New Mac Mini.

   28 February 2006, lunch time

Thank you Jesus Jobs. I will have more to say about the new Apple products later.

Later: There are two new Intel based Mac Minis available today: one is an Intel Solo Core 1.5Ghz machine, the other is an Intel Dual Core 1.66Ghz machine. The second machine is interesting because it uses a Dual Core chip, the same breed of chip found in the iMac and the MacBook Pro. The old Minis shipped with G4 chips, whereas the iMacs and Powerbooks shipped with the more powerful G5s. In this way, the demarcation between the budget computers and the higher end computers was made quite clear. This new Mac Mini ships with a chip that may only be slightly slower than those found in the MacBook Pros and the iMacs. It is interesting to note that Apple didn’t only ship a Solo Core model—well interesting if you are a dork like myself. This was the cause of my initial excitement over the Mini’s announcement.

The problems with the Mini, as I see them, are its slower hard drive and integrated video card. It is still a budget computer. A 5400 rpm hard drive isn’t bad, but it isn’t that great either. For a lot of day to day tasks the faster hard drive will make a difference. (If you work with iMovie a lot, for example, you would see a substantial performance improvement with the faster drive.) The integrated video card is probably good enough for most people, but wouldn’t work for those people who want to play video games. One drawback of integrated cards is that the video card uses normal RAM as its video RAM. One would expect 64Ė128 megs of RAM in your machine to get gobbled up by the video card. Of course, you can just get 2 gigs of RAM, which I think everyone should have, and not worry at all, but it does add to the cost of the machine.

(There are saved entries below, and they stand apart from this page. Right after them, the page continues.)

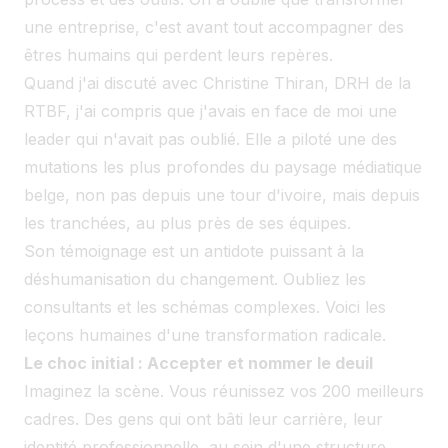
une entreprise, c'est avant tout accompagner des
êtres humains qui perdent leurs repères.
Quand j'ai discuté avec Christine Thiran, DRH de la
RTBF, j'ai compris que j'avais en face de moi une
leader qui n'avait pas oublié. Elle a piloté une des
mutations les plus profondes du paysage médiatique
belge, non pas depuis une tour d'ivoire, mais depuis
les tranchées, au plus près de ses équipes.
Son témoignage est un antidote puissant à la
déshumanisation du changement. Oubliez les
consultants et les schémas complexes. Voici les
leçons humaines d'une transformation radicale.
Le choc initial : Accepter et nommer le deuil
Imaginez la scène. Vous réunissez vos 200 meilleurs
cadres. Des gens qui ont bâti leur carrière, leur
identité professionnelle, au sein d'une structure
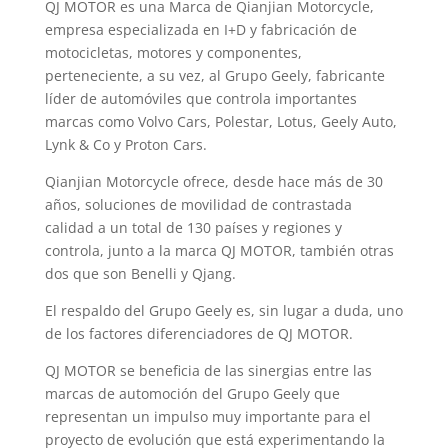
QJ MOTOR es una Marca de Qianjian Motorcycle,
empresa especializada en I+D y fabricación de
motocicletas, motores y componentes,
perteneciente, a su vez, al Grupo Geely, fabricante
líder de automóviles que controla importantes
marcas como Volvo Cars, Polestar, Lotus, Geely Auto,
Lynk & Co y Proton Cars.
Qianjian Motorcycle ofrece, desde hace más de 30
años, soluciones de movilidad de contrastada
calidad a un total de 130 países y regiones y
controla, junto a la marca QJ MOTOR, también otras
dos que son Benelli y Qjang.
El respaldo del Grupo Geely es, sin lugar a duda, uno
de los factores diferenciadores de QJ MOTOR.
QJ MOTOR se beneficia de las sinergias entre las
marcas de automoción del Grupo Geely que
representan un impulso muy importante para el
proyecto de evolución que está experimentando la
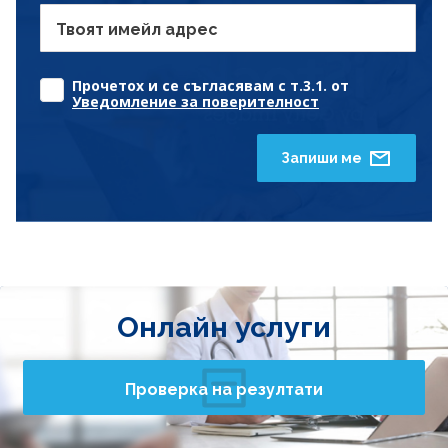
Твоят имейл адрес
Прочетох и се съгласявам с т.3.1. от
Уведомление за поверителност
Запиши ме
Онлайн услуги
Проверка на резултати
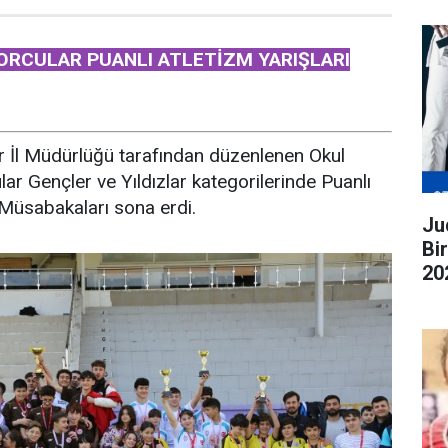
ORCULAR PUANLI ATLETİZM YARIŞLARI
r İl Müdürlüğü tarafından düzenlenen Okul
ar Gençler ve Yıldızlar kategorilerinde Puanlı
ği Müsabakaları sona erdi.
Judo G
Bi
20
ge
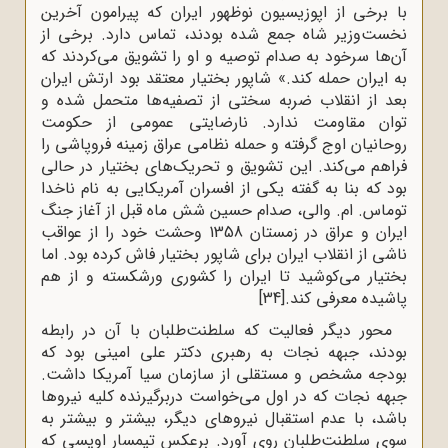
با برخی از اپوزیسیون نوظهور ایران که پیرامون آخرین
نخست‌وزیر شاه جمع شده بودند، تماس دارد. برخی از
آن‌ها سرخود به صدام توصیه و او را تشویق می‌کردند که
به ایران حمله کند.» شاپور بختیار معتقد بود ارتش ایران
بعد از انقلاب ضربه سختی از تصفیه‌ها متحمل شده و
توان مقاومت ندارد. نارضایتی عمومی از حکومت
روحانیان اوج گرفته و حمله نظامی عراق زمینه فروپاشی را
فراهم می‌کند. این تشویق‌ و تحریک‌های بختیار در حالی
بود که بنا به گفته یکی از افسران آمریکایی به نام ناخدا
توماس. ام. والی، صدام حسین شش ماه قبل از آغاز جنگ
ایران و عراق در زمستان 1358 وحشت خود را از عواقب
ناشی از انقلاب ایران برای شاپور بختیار فاش کرده بود. اما
بختیار می‌کوشید تا ایران را کشوری ورشکسته و از هم
پاشیده معرفی کند.
[34]
محور دیگر فعالیت که سلطنت‌طلبان با آن در رابطه
بودند، جبهه نجات به رهبری دکتر علی امینی بود که
بودجه مشخص و مستقلی از سازمان سیا آمریکا داشت.
جبهه نجات که در اول می‌خواست دربرگیرنده کلیه نیروها
باشد، با عدم استقبال نیروهای دیگر، بیشتر و بیشتر به
سوی سلطنت‌طلبان روی آورد. برعکس تیمسار اویسی که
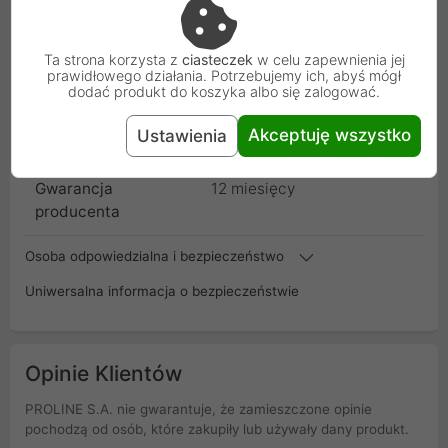
Kod
LAMP-TS702
Ta strona korzysta z
ciasteczek
w celu zapewnienia jej
prawidłowego działania. Potrzebujemy ich, abyś mógł
dodać produkt do koszyka albo się zalogować.
SKU
LAMP-TS702
Akceptuję wszystko
Ustawienia
EAN
6900628127025
Gwarancja
12 miesięcy
producenta
Osoba odpowiedzialna i bezpieczeństwo
Uniwersalna informacja o bezpieczeństwie
Opinie Klientów
PROLINE S.A. nie gwarantuje, że zamieszczone opinie
pochodzą od osób, które zakupiły lub używały dany produkt.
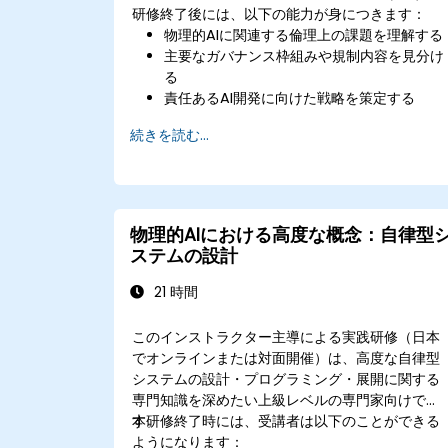
研修終了後には、以下の能力が身につきます：
物理的AIに関連する倫理上の課題を理解する
主要なガバナンス枠組みや規制内容を見分け
る
責任あるAI開発に向けた戦略を策定する
AI導入における倫理的ジレンマに関する事例
続きを読む...
分析を行う
物理的AIにおける高度な概念：自律型
ステムの設計
21 時間
このインストラクター主導による実践研修（日本
でオンラインまたは対面開催）は、高度な自律型
システムの設計・プログラミング・展開に関する
専門知識を深めたい上級レベルの専門家向けで
す。
本研修終了時には、受講者は以下のことができる
ようになります：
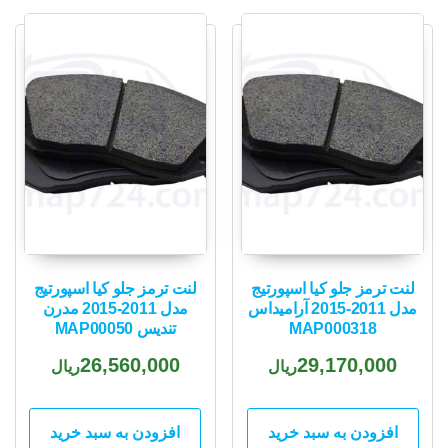
popularity
لنت ترمز جلو کیا اسپورتیج
لنت ترمز جلو کیا اسپورتیج
مدل 2011-2015 آرامیداس
مدل 2011-2015 مدرن
MAP000318
تندیس MAP00050
26,560,000
29,170,000
ریال
ریال
افزودن به سبد خرید
افزودن به سبد خرید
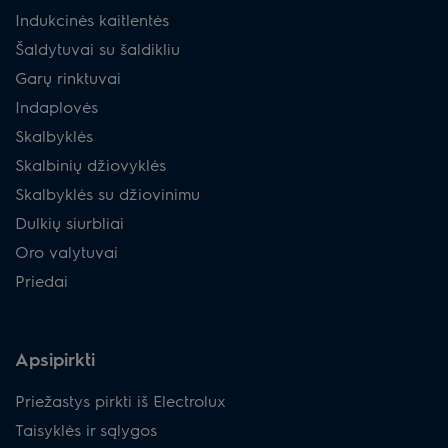
Indukcinės kaitlentės
Šaldytuvai su šaldikliu
Garų rinktuvai
Indaplovės
Skalbyklės
Skalbinių džiovyklės
Skalbyklės su džiovinimu
Dulkių siurbliai
Oro valytuvai
Priedai
Apsipirkti
Priežastys pirkti iš Electrolux
Taisyklės ir sąlygos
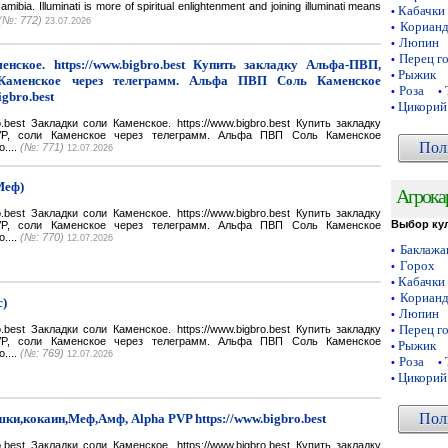
a. Illuminati is more of spiritual enlightenment and joining illuminati means
Кабачки
•
(№: 772)
23.07.2026
Кориан
•
Люпин
•
Перец г
•
нское. https://www.bigbro.best Купить закладку Альфа-ПВП,
Рыжик
•
Каменское через телеграмм. Альфа ПВП Соль Каменское
Роза
•
•
igbro.best
Цикорий
•
bro.best Закладки соли Каменское. https://www.bigbro.best Купить закладку
VP, соли Каменское через телеграмм. Альфа ПВП Соль Каменское
Пол
o....
(№: 771)
12.07.2026
Меф)
Агрока
bro.best Закладки соли Каменское. https://www.bigbro.best Купить закладку
Выбор ку
VP, соли Каменское через телеграмм. Альфа ПВП Соль Каменское
o....
(№: 770)
12.07.2026
Баклаж
•
Горох
•
Кабачки
•
Кориан
•
с)
Люпин
•
Перец г
bro.best Закладки соли Каменское. https://www.bigbro.best Купить закладку
•
VP, соли Каменское через телеграмм. Альфа ПВП Соль Каменское
Рыжик
•
o....
(№: 769)
12.07.2026
Роза
•
•
Цикорий
•
Пол
ки,кокаин,Меф,Амф, Alpha PVP https://www.bigbro.best
bro.best Закладки соли Каменское. https://www.bigbro.best Купить закладку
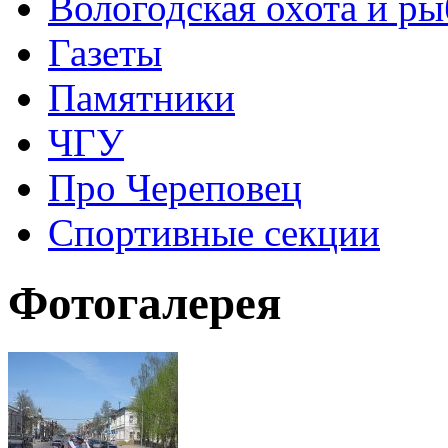
Вологодская охота и ры
Газеты
Памятники
ЧГУ
Про Череповец
Спортивные секции
Фотогалерея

Beyond it’s lower price point, there is really nothing at all worthwhile about the first machine. However, you don’t really need a powerful machine to play video or listen to music. The cheap Mac Mini is pretty much the media centre everyone has been waiting for. Front Row on the Mini makes much more sense then it does on the iMac. I expect this to be what is most discussed over the next few days.

I am thinking about getting a new iMac. If you already have a nice monitor, then the dual core mini may not be a bad idea. You need to consider what you will use the computer for before making a decision, but I think for most people the Mini should be good enough.

 

Comments

  1. Hot damn, I just might have to get one. Although, after years of harrassing them for a product like this, I really should own one by now.

  2. If you already have a monitor, then dual core Mac Mini sounds like a good deal. If you donít have a monitor, then the iMacs are probably a better bet.

  3. Do you plan to get a mac mini ram?

  4. I vote no on the mac mini, unless you maybe get the dual core. The 17” iMac just looks like a better deal, still. Unless you’ve a decent flat screen monitor sitting about.

  5. I’d agree with Ben. The dual-core Mini might be good if you have a nice monitor already, otherwise I think the iMac is still the way to go. (This was true of the last iteration as well.) I’m looking at iMacs. They look nice.

  6. Even if you have a monitor, the ~ $550 CAD difference gets you the equavalent of the iSight [$190] + X1600 [~ $150]. Also included is the needed DKM [$?? + $40 + $65], and you’re basically getting the 17” LCD for around $100 bucks.

    Where’s my credit card. It’s time I went back to my roots.

  7. I love my iMac more than words can express. Honestly it’s the best thing I ever bought, except maybe my 20D. Maybe. The other day, my mouse was slightly out of range and the cursor was buzzing back and forth on the screen, and I am so unused to computers being screwed up now that I actually thought something wrong with my eyes before I considered it might have something to do with my computer.

  8. Shared memory on the Mac mini. I won’t touch it.

  9. jobs so wants the mini hooked up to every living room with an lcd. apple even sued burst.com which has a pile of patents on video streaming.